The Kwanzaa ceremony draws from several African harvest celebrations. An altar, adorned with cloth and a straw mat, holds the kinara, Swahili for candleholder, with three red candles, three green and one black. Each candle represents a different principle. Each day, a candle is lit and the corresponding principle discussed.

Advertisement

The colors also are symbolic: red for struggle and blood spilled by ancestors; green for the future; and black for unity and the African continent. Also used in the ceremony are fruits, which represent the rewards of harvest, and dried corn, for children and the future. Ceremonies conclude with a drink of water from the kombe, or unity cup.

*

Despite its timing, adherents emphasize that Kwanzaa has nothing to do with Christmas and can be observed by people of any faith. Gifts are exchanged, but they are generally simple, handmade and educational.

Sheila Salih of Dove Canyon will give her children--Kyle, 6, and Nicole, 4--Mancala, an ancient game of strategy from Africa that is played with small stones.

Salih first celebrated Kwanzaa three years ago at Stone’s home and was moved by Stone’s Kwanzaa coloring books and adult books on African culture. When she was growing up, Salih recalled, she was not exposed to such things.

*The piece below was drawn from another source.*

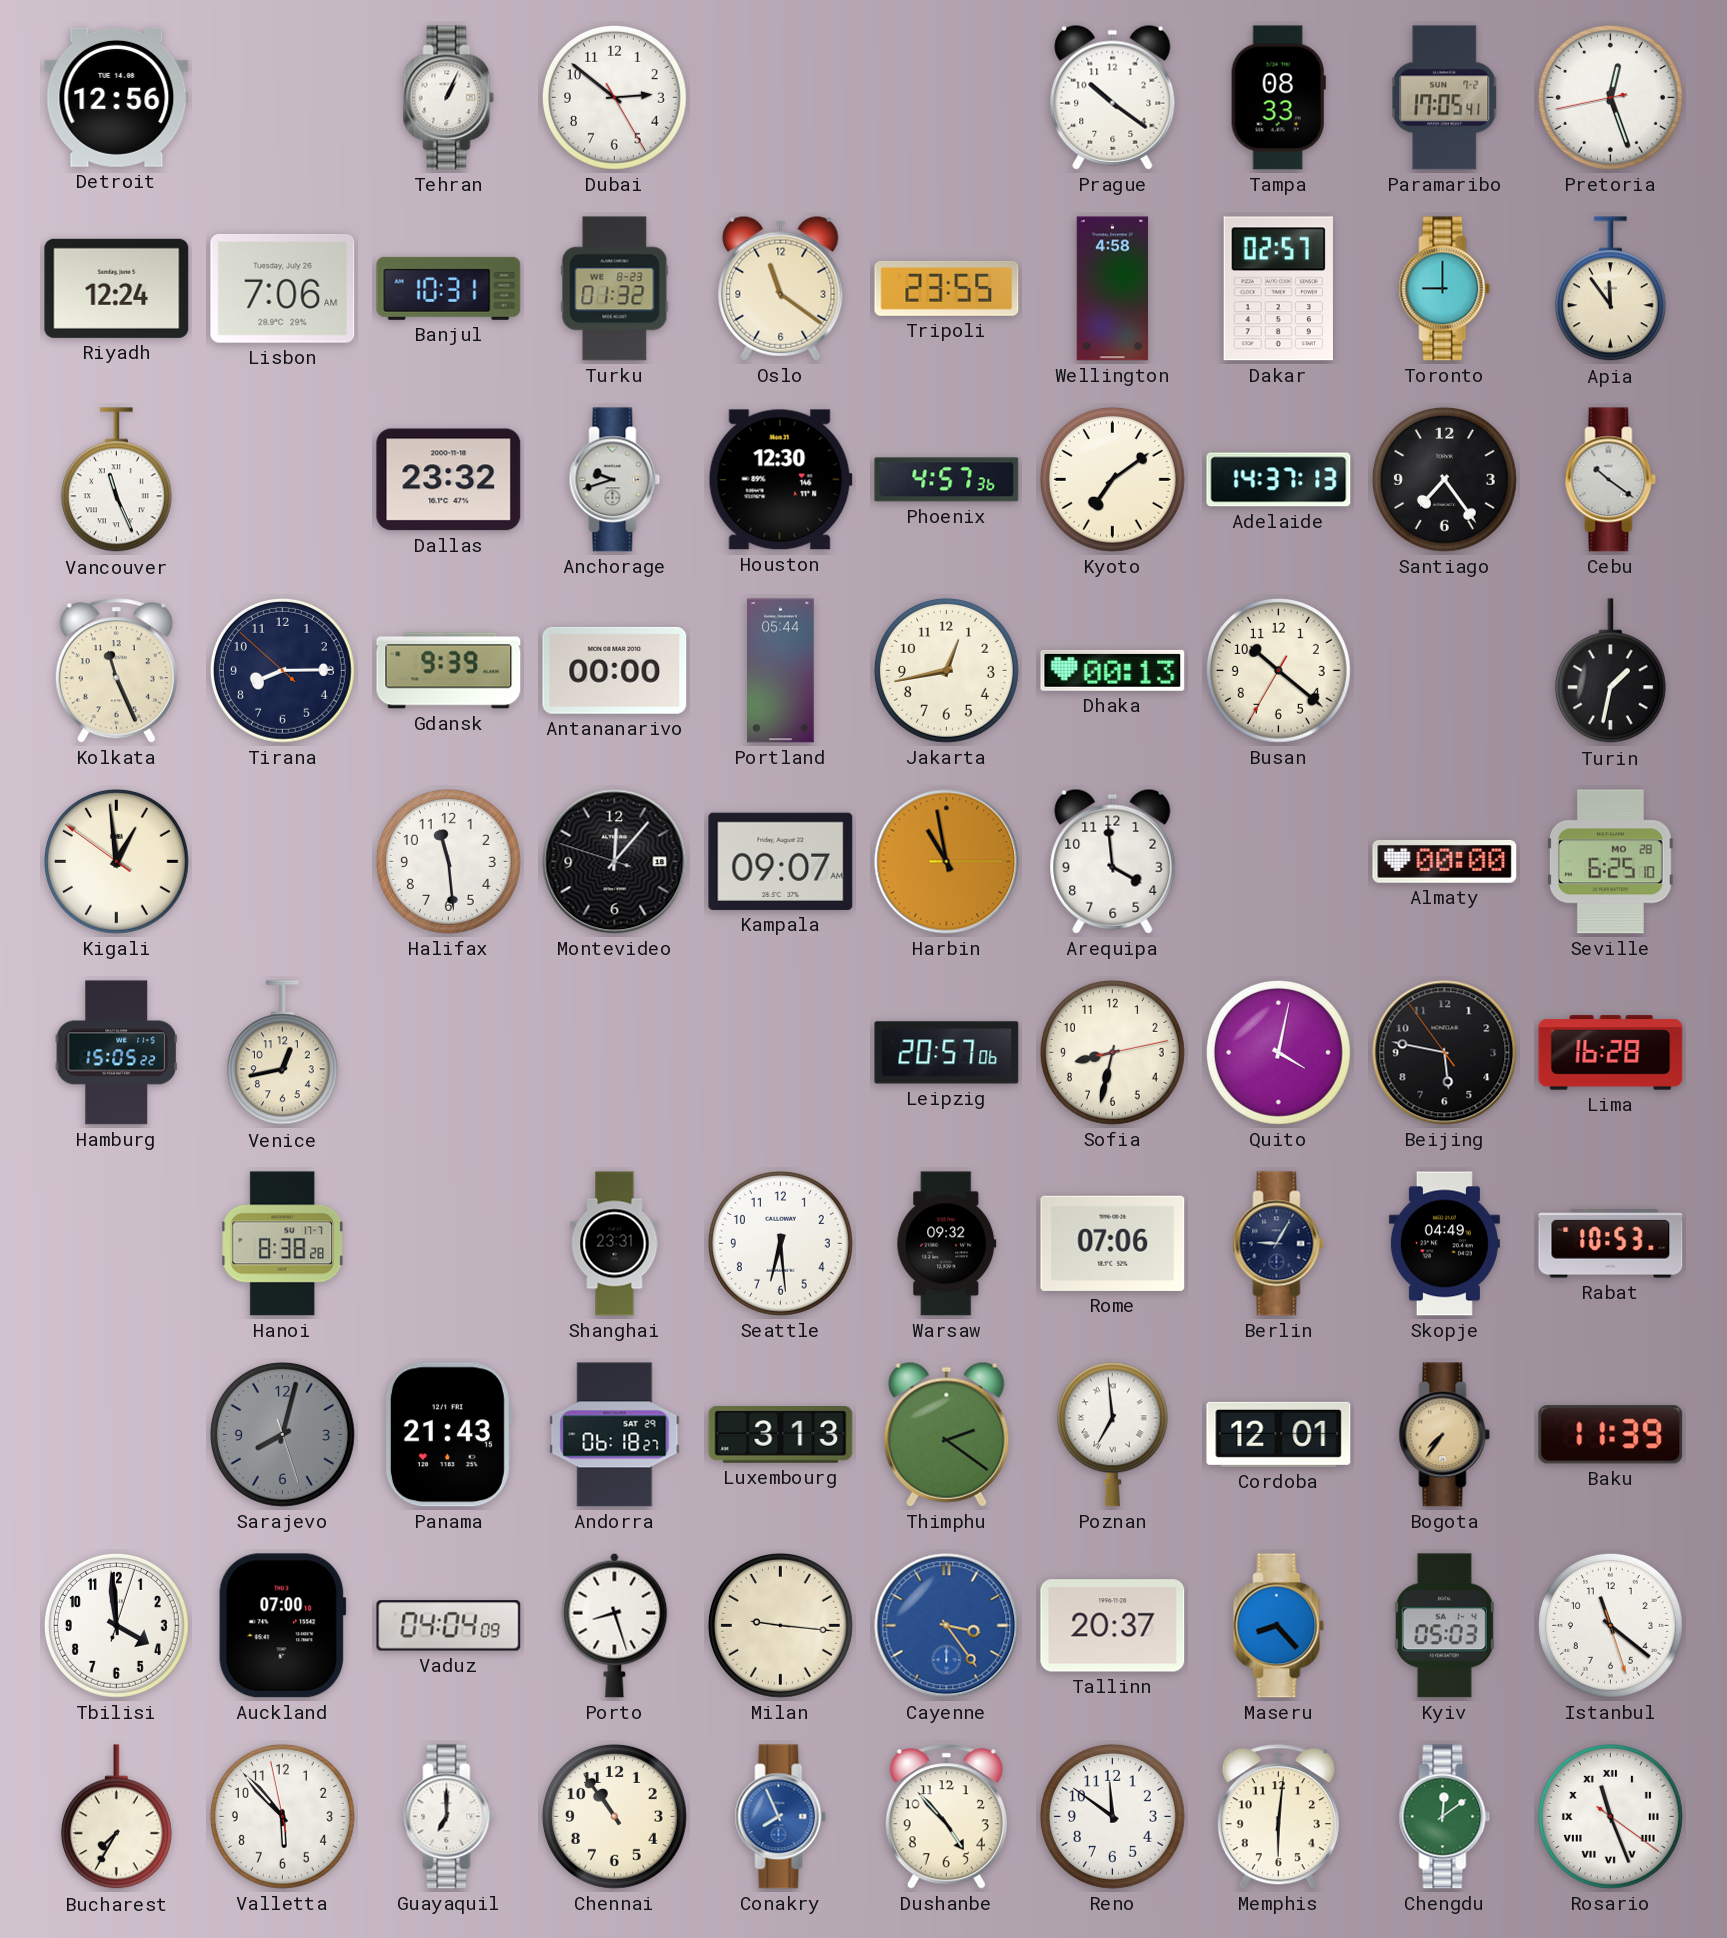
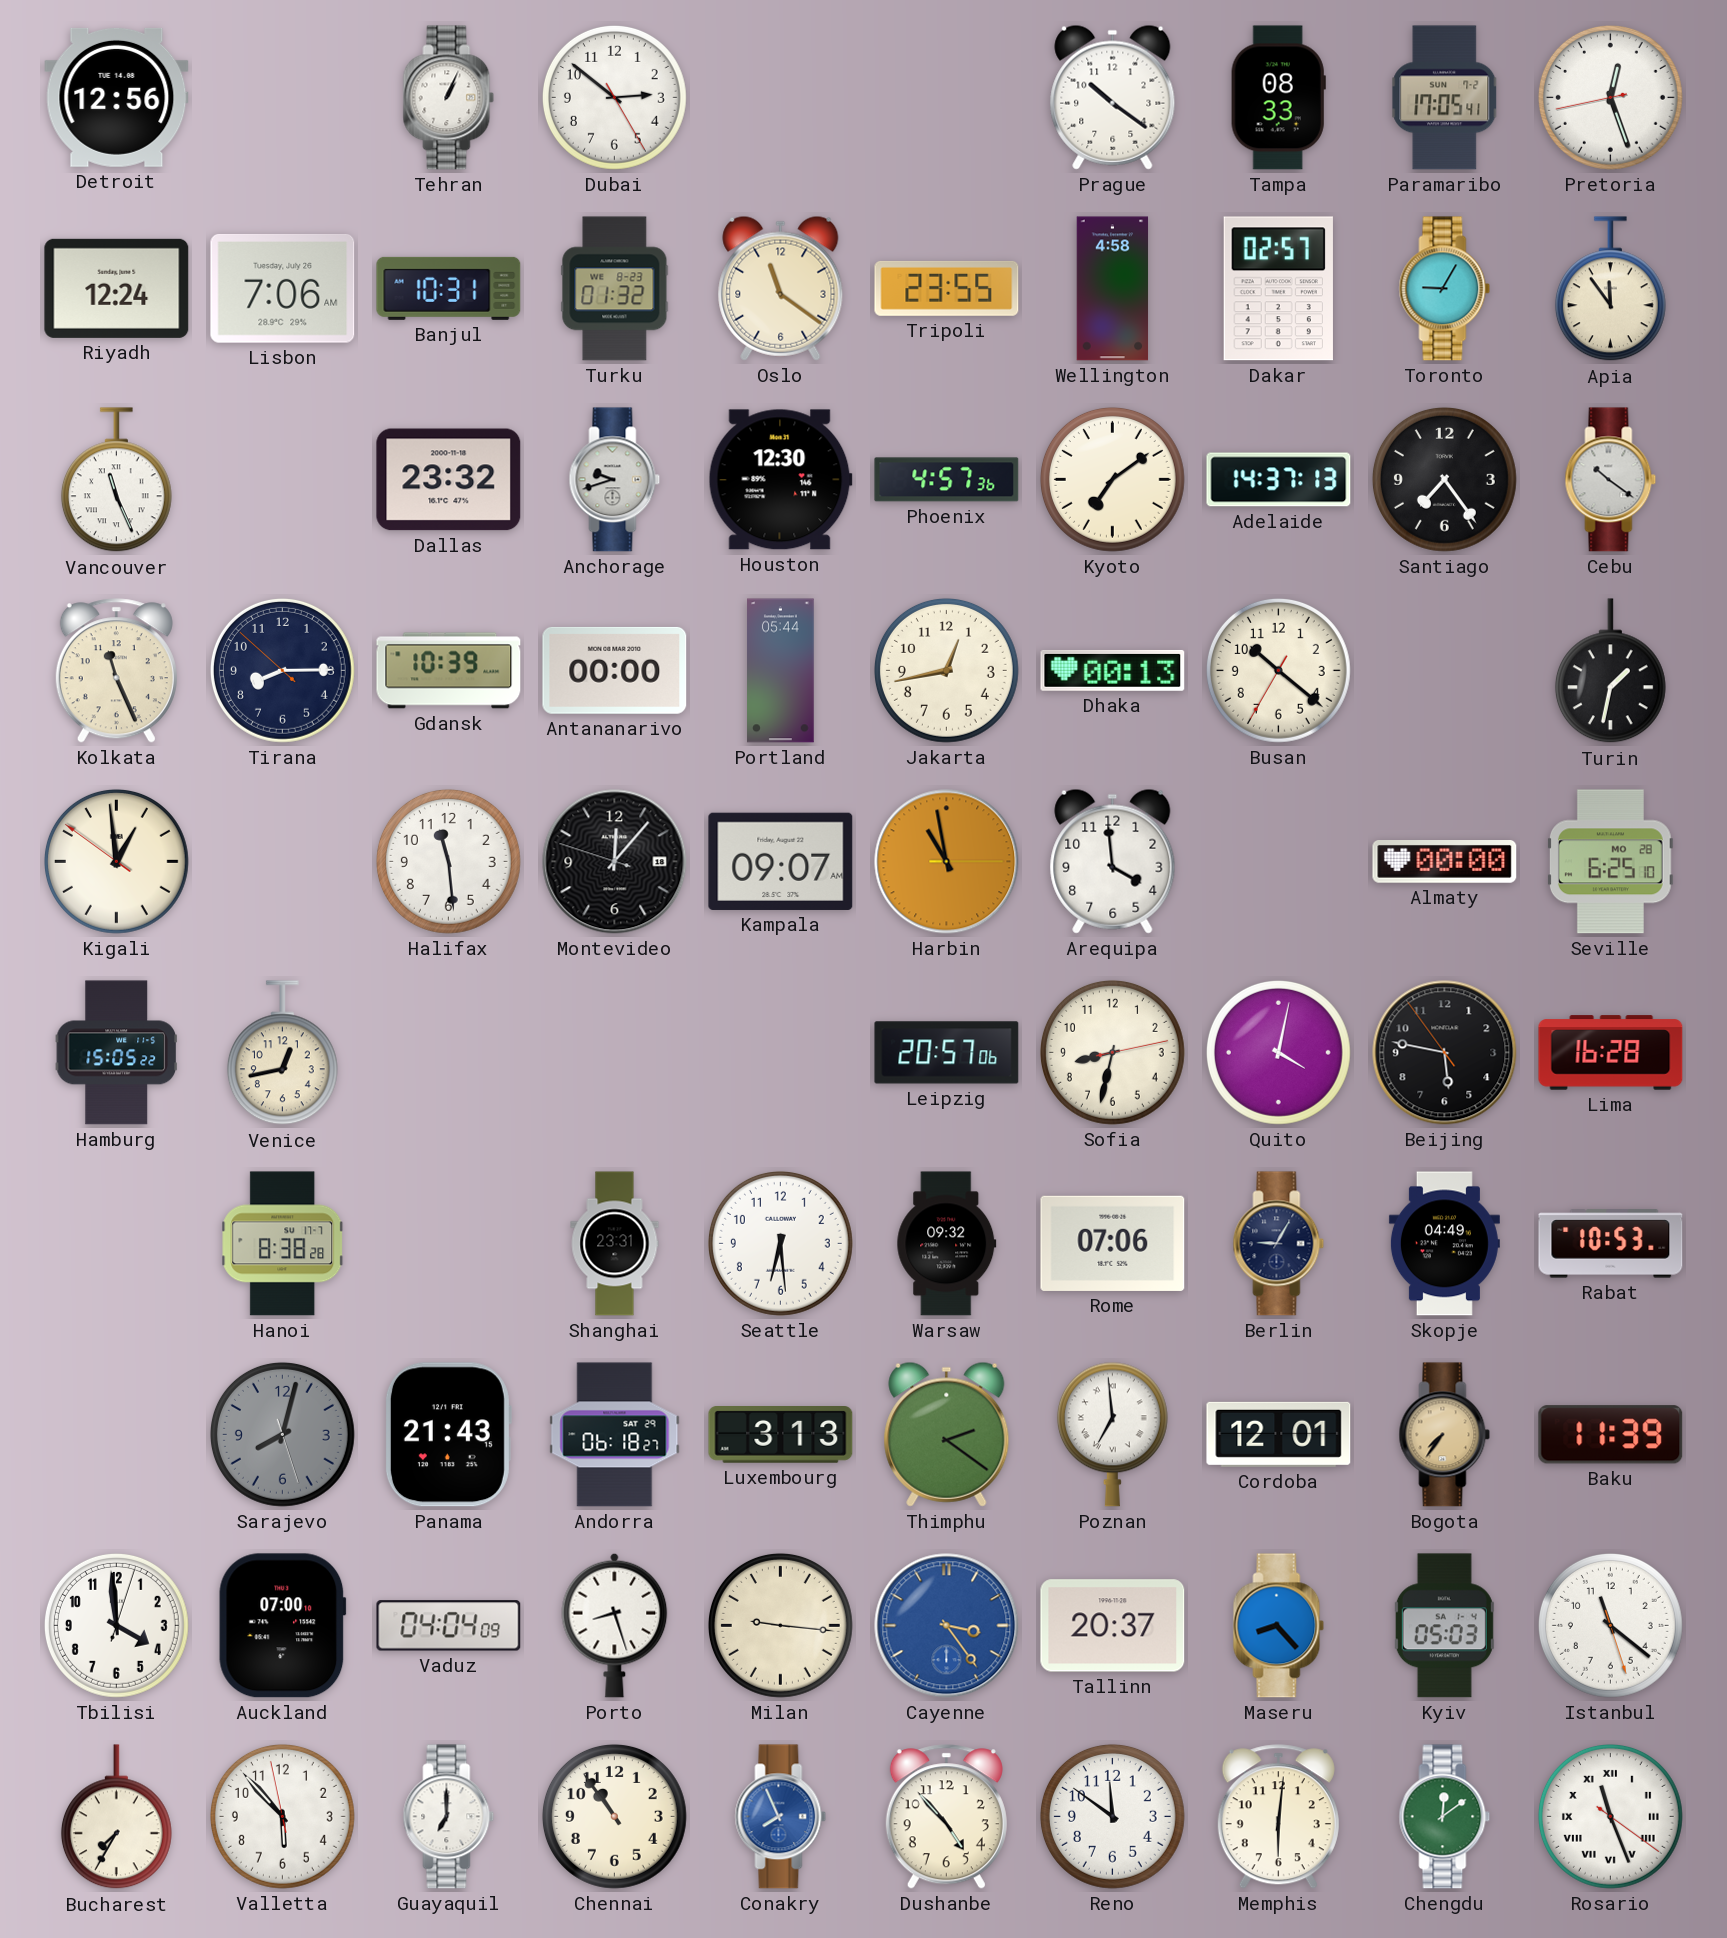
Toronto: 9:00 -> 9:05
Gdansk: 9:39 -> 10:39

She wanted something different for her children.

“It’s like a support,” said Salih, an organizer for the South County event. “It affirms the family. It teaches us to respect one another and to trust.”

Karenga created Kwanzaa in 1966, the year after the Watts riots, to unify the black community by honoring ancestors and looking to the future. The holiday’s birth came at the height of the 1960s’ black power movement. But today, Kwanzaa is going mainstream.

Advertisement

An estimated 13 million people worldwide celebrate the holiday. This year, the U.S. Postal Service released a Kwanzaa stamp, designed by Los Angeles artist Synthia Saint James. The stamp made its Orange County debut at Cal State Fullerton in late October before a campus-sponsored town hall meeting on issues affecting the African American community.

For many African American families, the holiday’s apolitical nature is appealing. From its early association with the civil rights movement of the 1960s, it has become broader, an occasion to celebrate family, culture and community.

“It isn’t perceived as something threatening anymore,” Stone said. “It’s OK to wear African attire. It’s OK to gather. When you see a gathering of African Americans, people get very uncomfortable. That has been around for so long that it’s refreshing finally to see, ‘Hey, we can do this, and everyone will be OK with it.’ ”

Kwanzaa also has moved beyond the African American community. Edmonds said she began getting calls in September from many non-African Americans asking about this year’s event. And she recently presented the holiday to a group of elderly Jews at Leisure World in Seal Beach.

“Unity is what it’s all about,” said Helen Shipp, president of the Orange County Black Historical Commission. “Once we all begin to get into the community thing, whether it’s Chicanos, blacks, Vietnamese or whatever, this will be a much better county.”

Saturday’s event, sponsored by the African Cultural Arts Council of the Bowers Museum of Cultural Art, is open to the public. It will be from 1:30 to 5 p.m. at Valley High School, 1801 S. Greenville St., Santa Ana. A storyteller, African dance and drumming, and refreshments will be included. The cost is $5 a person or $15 for a family of five or more. For more information, call (714) 543-7379.

Advertisement

Sunday’s event is for members of African American Parents and Concerned Citizens of South Orange County and the Just Like Me Play Group, formed two years ago by African American parents seeking dialogue and playmates for their kids.